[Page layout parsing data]

==================================================

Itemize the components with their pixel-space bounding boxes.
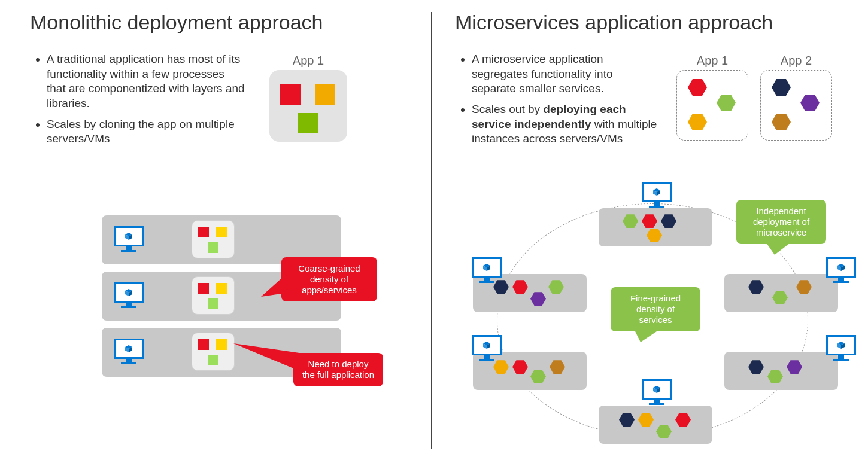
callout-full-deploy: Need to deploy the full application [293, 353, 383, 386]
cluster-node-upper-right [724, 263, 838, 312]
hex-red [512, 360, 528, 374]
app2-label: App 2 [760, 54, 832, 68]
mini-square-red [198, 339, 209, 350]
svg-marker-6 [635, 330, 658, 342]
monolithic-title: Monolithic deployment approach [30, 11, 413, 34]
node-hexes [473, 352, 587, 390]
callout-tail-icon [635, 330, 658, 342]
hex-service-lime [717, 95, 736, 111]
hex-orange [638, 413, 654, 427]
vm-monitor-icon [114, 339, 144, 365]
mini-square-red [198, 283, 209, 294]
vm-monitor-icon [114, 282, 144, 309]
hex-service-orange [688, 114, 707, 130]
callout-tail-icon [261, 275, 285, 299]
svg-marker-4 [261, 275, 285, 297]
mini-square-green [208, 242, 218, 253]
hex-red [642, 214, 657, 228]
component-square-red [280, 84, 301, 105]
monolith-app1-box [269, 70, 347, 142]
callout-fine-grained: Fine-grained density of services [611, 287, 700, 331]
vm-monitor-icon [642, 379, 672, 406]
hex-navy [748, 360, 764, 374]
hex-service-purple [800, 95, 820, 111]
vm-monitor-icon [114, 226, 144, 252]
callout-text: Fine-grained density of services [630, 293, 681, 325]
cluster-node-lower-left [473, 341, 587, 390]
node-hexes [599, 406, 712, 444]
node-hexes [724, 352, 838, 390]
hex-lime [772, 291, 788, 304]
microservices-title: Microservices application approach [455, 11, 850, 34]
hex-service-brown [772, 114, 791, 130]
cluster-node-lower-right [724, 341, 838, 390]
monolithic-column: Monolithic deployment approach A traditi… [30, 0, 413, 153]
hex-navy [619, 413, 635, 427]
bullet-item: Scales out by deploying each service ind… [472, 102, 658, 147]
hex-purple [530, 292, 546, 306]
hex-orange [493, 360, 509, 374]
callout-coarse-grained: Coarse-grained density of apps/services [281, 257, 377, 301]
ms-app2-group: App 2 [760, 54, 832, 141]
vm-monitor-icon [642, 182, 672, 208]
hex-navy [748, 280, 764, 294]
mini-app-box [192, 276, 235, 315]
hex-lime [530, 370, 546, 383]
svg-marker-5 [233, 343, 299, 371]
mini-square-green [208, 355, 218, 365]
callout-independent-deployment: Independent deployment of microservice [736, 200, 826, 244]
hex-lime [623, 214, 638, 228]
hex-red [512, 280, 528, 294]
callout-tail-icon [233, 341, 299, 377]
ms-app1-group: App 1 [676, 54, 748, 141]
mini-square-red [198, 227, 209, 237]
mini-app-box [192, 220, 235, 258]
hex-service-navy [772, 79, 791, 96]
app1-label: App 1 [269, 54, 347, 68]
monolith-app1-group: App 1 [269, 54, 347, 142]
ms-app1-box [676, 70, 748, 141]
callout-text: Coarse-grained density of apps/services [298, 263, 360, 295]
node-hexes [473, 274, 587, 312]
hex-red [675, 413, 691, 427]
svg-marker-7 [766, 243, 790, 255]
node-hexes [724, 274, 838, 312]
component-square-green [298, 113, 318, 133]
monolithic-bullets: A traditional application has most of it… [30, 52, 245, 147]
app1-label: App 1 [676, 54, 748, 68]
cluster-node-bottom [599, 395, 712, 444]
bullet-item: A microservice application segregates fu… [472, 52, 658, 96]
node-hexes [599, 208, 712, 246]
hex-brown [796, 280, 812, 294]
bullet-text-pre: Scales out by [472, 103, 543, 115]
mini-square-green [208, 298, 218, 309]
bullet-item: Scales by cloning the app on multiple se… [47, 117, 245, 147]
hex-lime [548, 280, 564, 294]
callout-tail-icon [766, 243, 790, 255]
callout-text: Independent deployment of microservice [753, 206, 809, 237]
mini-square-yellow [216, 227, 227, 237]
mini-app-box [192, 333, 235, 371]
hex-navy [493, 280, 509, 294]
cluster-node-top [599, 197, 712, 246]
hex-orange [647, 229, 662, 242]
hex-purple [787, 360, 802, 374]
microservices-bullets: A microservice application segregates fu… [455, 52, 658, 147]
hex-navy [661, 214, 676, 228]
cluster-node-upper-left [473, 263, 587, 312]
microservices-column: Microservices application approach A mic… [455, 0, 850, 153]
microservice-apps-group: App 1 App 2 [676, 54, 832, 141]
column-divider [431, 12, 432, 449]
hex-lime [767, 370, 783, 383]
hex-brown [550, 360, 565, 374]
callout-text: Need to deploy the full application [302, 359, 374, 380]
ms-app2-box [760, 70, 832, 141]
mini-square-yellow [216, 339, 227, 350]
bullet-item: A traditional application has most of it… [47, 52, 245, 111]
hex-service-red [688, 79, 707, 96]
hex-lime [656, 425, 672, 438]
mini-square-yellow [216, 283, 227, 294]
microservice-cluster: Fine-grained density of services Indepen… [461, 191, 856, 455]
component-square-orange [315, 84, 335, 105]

==================================================

## TASK INSTRUCTIONS
Your answer must be the records above, copied exactly, with no pictures.

## EXERCISE RESULT
Itemize the components with their pixel-space bounding boxes.
callout-full-deploy: Need to deploy the full application [293, 353, 383, 386]
cluster-node-upper-right [724, 263, 838, 312]
hex-red [512, 360, 528, 374]
app2-label: App 2 [760, 54, 832, 68]
mini-square-red [198, 339, 209, 350]
svg-marker-6 [635, 330, 658, 342]
monolithic-title: Monolithic deployment approach [30, 11, 413, 34]
node-hexes [473, 352, 587, 390]
callout-tail-icon [635, 330, 658, 342]
hex-service-lime [717, 95, 736, 111]
hex-orange [638, 413, 654, 427]
vm-monitor-icon [114, 339, 144, 365]
mini-square-red [198, 283, 209, 294]
vm-monitor-icon [114, 282, 144, 309]
hex-service-orange [688, 114, 707, 130]
callout-tail-icon [261, 275, 285, 299]
svg-marker-4 [261, 275, 285, 297]
mini-square-green [208, 242, 218, 253]
hex-red [642, 214, 657, 228]
component-square-red [280, 84, 301, 105]
monolith-app1-box [269, 70, 347, 142]
callout-fine-grained: Fine-grained density of services [611, 287, 700, 331]
vm-monitor-icon [642, 379, 672, 406]
hex-navy [748, 360, 764, 374]
hex-service-purple [800, 95, 820, 111]
vm-monitor-icon [114, 226, 144, 252]
callout-text: Fine-grained density of services [630, 293, 681, 325]
cluster-node-lower-left [473, 341, 587, 390]
node-hexes [599, 406, 712, 444]
node-hexes [724, 352, 838, 390]
hex-lime [772, 291, 788, 304]
microservices-title: Microservices application approach [455, 11, 850, 34]
hex-service-brown [772, 114, 791, 130]
cluster-node-lower-right [724, 341, 838, 390]
monolithic-column: Monolithic deployment approach A traditi… [30, 0, 413, 153]
hex-navy [619, 413, 635, 427]
bullet-item: Scales out by deploying each service ind… [472, 102, 658, 147]
hex-purple [530, 292, 546, 306]
hex-orange [493, 360, 509, 374]
callout-coarse-grained: Coarse-grained density of apps/services [281, 257, 377, 301]
ms-app2-group: App 2 [760, 54, 832, 141]
vm-monitor-icon [642, 182, 672, 208]
hex-navy [748, 280, 764, 294]
mini-app-box [192, 276, 235, 315]
hex-lime [530, 370, 546, 383]
svg-marker-5 [233, 343, 299, 371]
mini-square-green [208, 355, 218, 365]
callout-independent-deployment: Independent deployment of microservice [736, 200, 826, 244]
hex-lime [623, 214, 638, 228]
hex-red [512, 280, 528, 294]
callout-tail-icon [233, 341, 299, 377]
ms-app1-group: App 1 [676, 54, 748, 141]
mini-square-red [198, 227, 209, 237]
mini-app-box [192, 220, 235, 258]
hex-service-navy [772, 79, 791, 96]
app1-label: App 1 [269, 54, 347, 68]
monolith-app1-group: App 1 [269, 54, 347, 142]
ms-app1-box [676, 70, 748, 141]
callout-text: Coarse-grained density of apps/services [298, 263, 360, 295]
node-hexes [473, 274, 587, 312]
hex-red [675, 413, 691, 427]
svg-marker-7 [766, 243, 790, 255]
node-hexes [724, 274, 838, 312]
component-square-green [298, 113, 318, 133]
monolithic-bullets: A traditional application has most of it… [30, 52, 245, 147]
app1-label: App 1 [676, 54, 748, 68]
cluster-node-bottom [599, 395, 712, 444]
bullet-item: A microservice application segregates fu… [472, 52, 658, 96]
node-hexes [599, 208, 712, 246]
hex-brown [796, 280, 812, 294]
bullet-text-pre: Scales out by [472, 103, 543, 115]
mini-square-green [208, 298, 218, 309]
bullet-item: Scales by cloning the app on multiple se… [47, 117, 245, 147]
hex-lime [548, 280, 564, 294]
callout-tail-icon [766, 243, 790, 255]
callout-text: Independent deployment of microservice [753, 206, 809, 237]
mini-square-yellow [216, 227, 227, 237]
mini-app-box [192, 333, 235, 371]
hex-navy [493, 280, 509, 294]
cluster-node-top [599, 197, 712, 246]
hex-orange [647, 229, 662, 242]
hex-purple [787, 360, 802, 374]
microservices-bullets: A microservice application segregates fu… [455, 52, 658, 147]
hex-navy [661, 214, 676, 228]
cluster-node-upper-left [473, 263, 587, 312]
microservices-column: Microservices application approach A mic… [455, 0, 850, 153]
microservice-apps-group: App 1 App 2 [676, 54, 832, 141]
column-divider [431, 12, 432, 449]
hex-lime [767, 370, 783, 383]
hex-brown [550, 360, 565, 374]
callout-text: Need to deploy the full application [302, 359, 374, 380]
ms-app2-box [760, 70, 832, 141]
mini-square-yellow [216, 339, 227, 350]
bullet-item: A traditional application has most of it… [47, 52, 245, 111]
hex-service-red [688, 79, 707, 96]
hex-lime [656, 425, 672, 438]
mini-square-yellow [216, 283, 227, 294]
microservice-cluster: Fine-grained density of services Indepen… [461, 191, 856, 455]
component-square-orange [315, 84, 335, 105]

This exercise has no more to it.